- [Instructions to follow]:
Within the listing below, how many lines hold "Dirección"? Reply with that number and no other text.

*** Opening Material provided ***

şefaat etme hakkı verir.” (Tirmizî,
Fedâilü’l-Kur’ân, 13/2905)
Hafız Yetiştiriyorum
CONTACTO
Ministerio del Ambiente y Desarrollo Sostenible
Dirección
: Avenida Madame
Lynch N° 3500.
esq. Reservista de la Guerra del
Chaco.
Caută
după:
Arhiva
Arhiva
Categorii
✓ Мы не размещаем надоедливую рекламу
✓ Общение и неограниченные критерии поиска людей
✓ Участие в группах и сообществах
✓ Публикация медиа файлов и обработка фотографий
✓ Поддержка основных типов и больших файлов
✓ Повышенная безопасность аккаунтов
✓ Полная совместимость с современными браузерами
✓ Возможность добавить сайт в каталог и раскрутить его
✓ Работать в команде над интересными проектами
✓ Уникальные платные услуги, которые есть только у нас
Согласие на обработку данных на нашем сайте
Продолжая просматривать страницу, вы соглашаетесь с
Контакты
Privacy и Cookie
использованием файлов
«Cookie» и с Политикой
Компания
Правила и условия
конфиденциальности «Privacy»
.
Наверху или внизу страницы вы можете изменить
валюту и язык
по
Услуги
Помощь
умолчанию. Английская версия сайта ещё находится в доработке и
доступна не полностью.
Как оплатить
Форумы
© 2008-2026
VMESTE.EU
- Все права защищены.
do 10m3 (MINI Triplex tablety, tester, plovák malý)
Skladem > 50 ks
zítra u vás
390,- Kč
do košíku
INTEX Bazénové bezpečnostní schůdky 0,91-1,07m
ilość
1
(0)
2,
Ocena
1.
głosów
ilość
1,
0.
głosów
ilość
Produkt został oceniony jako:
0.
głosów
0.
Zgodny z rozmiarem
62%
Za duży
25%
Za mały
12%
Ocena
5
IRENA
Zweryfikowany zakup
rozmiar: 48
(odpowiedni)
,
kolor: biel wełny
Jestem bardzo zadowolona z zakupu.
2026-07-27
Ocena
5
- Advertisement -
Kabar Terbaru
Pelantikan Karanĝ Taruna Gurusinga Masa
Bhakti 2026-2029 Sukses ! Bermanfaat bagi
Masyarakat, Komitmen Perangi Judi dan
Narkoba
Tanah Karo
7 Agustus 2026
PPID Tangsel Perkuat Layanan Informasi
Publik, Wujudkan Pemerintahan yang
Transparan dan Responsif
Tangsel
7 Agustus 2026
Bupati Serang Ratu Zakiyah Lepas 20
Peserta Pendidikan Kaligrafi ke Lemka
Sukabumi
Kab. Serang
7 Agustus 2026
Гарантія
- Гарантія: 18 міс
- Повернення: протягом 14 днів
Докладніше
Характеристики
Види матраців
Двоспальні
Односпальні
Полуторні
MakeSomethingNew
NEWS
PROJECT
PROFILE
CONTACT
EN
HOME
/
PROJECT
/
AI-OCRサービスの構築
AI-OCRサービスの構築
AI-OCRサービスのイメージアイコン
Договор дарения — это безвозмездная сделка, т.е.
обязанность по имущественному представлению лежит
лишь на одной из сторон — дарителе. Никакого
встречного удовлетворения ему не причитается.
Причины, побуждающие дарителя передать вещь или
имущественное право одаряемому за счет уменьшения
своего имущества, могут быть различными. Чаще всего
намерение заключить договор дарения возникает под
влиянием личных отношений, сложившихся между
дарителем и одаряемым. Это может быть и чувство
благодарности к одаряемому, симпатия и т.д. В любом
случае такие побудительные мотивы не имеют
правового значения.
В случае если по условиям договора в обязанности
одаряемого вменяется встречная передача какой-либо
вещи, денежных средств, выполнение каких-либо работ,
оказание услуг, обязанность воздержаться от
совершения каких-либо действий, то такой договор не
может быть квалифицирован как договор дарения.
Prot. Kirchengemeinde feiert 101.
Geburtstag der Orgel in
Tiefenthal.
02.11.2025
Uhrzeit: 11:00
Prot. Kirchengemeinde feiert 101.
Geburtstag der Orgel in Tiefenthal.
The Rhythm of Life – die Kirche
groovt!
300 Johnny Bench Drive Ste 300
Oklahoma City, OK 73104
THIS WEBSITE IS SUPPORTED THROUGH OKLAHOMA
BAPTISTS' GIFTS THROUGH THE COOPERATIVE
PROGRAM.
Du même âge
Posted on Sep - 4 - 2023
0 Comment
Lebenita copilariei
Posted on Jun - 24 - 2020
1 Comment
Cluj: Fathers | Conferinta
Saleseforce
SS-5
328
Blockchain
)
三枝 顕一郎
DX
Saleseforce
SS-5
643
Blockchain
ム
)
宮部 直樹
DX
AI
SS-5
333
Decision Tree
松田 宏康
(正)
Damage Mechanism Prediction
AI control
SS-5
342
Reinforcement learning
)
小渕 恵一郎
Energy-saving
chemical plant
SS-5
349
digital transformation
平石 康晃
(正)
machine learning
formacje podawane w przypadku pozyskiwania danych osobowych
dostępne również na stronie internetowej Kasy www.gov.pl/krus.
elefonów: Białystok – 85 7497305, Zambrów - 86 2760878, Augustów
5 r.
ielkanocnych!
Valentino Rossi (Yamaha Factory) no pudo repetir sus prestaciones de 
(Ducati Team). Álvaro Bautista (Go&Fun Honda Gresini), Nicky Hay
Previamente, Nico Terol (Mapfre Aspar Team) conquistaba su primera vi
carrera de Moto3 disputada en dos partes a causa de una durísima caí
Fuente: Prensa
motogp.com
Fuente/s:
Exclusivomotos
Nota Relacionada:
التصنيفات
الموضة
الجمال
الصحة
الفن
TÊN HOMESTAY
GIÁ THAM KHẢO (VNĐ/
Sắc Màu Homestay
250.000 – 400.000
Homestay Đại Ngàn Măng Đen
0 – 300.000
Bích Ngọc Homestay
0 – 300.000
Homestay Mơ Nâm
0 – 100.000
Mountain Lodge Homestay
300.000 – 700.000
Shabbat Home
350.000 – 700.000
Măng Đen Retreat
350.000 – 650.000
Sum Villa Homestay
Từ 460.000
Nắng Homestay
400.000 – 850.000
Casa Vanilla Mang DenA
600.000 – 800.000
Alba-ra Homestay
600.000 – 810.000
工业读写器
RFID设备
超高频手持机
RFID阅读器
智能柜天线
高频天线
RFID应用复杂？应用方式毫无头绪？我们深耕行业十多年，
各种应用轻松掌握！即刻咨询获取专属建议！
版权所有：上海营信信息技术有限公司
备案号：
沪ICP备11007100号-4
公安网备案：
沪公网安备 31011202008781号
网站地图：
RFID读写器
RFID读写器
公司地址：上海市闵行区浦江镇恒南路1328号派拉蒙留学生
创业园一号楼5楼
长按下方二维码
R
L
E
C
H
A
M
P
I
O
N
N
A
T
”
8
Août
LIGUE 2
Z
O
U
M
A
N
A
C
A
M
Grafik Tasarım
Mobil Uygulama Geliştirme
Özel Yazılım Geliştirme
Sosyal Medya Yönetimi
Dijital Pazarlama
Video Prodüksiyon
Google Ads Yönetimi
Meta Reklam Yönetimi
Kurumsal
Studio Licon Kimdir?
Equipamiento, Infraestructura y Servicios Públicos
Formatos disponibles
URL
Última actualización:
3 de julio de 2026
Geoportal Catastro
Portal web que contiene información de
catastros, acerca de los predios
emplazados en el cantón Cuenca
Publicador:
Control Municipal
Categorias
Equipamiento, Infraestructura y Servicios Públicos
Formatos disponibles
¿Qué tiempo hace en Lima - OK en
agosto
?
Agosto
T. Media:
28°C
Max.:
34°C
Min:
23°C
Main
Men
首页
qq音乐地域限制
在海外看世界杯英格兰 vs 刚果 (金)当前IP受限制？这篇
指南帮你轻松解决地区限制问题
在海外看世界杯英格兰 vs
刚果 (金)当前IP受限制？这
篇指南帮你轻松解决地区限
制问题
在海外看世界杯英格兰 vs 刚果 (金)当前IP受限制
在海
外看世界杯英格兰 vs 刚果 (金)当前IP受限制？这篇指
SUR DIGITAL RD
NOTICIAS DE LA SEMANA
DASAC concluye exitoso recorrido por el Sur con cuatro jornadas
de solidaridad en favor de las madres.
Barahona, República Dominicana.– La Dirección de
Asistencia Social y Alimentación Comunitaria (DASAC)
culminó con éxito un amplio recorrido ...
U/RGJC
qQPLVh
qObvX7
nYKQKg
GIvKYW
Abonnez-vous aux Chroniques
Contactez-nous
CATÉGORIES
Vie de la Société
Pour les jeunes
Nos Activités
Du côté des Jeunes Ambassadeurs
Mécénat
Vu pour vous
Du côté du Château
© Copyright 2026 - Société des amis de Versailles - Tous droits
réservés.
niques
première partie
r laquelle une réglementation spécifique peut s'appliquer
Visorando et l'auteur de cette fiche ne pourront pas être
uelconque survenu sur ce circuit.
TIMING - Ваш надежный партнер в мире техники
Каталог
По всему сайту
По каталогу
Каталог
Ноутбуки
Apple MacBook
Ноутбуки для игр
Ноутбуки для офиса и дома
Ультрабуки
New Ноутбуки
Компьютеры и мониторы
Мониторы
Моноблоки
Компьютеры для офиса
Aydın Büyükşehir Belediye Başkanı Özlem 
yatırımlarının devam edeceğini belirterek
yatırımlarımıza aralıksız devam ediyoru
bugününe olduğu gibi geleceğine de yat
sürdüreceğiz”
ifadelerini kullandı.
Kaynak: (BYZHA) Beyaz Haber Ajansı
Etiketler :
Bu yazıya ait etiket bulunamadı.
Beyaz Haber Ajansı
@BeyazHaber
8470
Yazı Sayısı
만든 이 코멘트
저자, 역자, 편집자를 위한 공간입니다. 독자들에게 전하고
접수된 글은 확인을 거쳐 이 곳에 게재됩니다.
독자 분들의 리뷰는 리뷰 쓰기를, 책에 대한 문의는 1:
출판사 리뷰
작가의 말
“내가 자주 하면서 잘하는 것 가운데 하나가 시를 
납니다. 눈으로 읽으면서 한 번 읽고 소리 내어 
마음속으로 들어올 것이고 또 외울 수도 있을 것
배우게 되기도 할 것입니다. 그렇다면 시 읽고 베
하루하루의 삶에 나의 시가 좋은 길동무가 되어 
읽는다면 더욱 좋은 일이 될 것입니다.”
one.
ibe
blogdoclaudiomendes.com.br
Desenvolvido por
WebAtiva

*** Closing Material provided ***

- [Solution for this exercise]:
2